Waffle and egg II. Homemade whole wheat waffles and eggs using with the Waring Pro waffle iron I got for Christmas from J. Breaking open the perfectly cooked egg and sopping up the yolk and egg with bites of waffle and syrup little Z was taking huge bites and saying mmmm mmmm good every time. Yum and done, try it!
Waffle and Egg II
Makes 4 servings.
- 1 egg, beaten fluffy (free range organic)
- 1 c. whole wheat flour, white
- 3/4 c. and 2 T. milk
- 1/4 c. canola oil
- 1 T. turbinado sugar, blended into a fine powder
- 2 t. baking powder
- pinch of sea salt
- 1/2 t. vanilla extract
- 4 eggs (free range organic)
- butter, pure maple syrup and fresh cracked black pepper for serving.
Preheat waffle iron, I set mine to 5 for a crispy waffle.
Beat egg until fluffy then add in flour, milk, oil, sugar, baking powder, sea salt, and vanilla extract. Mix into a smooth batter and let rest for 5 minutes at least. The longer the better (20 minutes).

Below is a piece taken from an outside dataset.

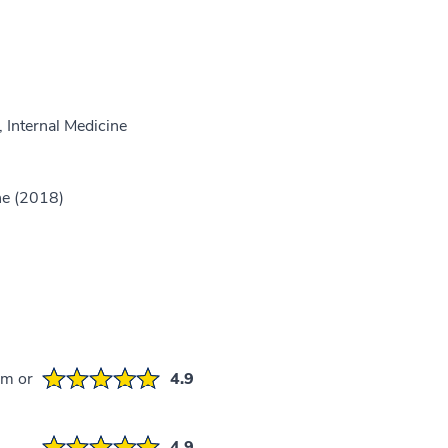
 Internal Medicine
ne (2018)
em or
4.9
4.9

Spray waffle iron with non stick spray then pour batter to fill one side of waffle iron. Close and flip. Cook normally until golden brown and crispy. When done open waffle iron and crack egg in empty side and let cook until done, over easy. To make sure its over easy but no clear uncooked whites slowly lower top iron down just above egg to warm and cook remaining white. I just touched the yellow and seared the top a hint. It was perfect.
Pull out of waffle iron (should be one nice piece) and top with fresh cracked black pepper on egg side and butter and maple syrup on other. Eat together.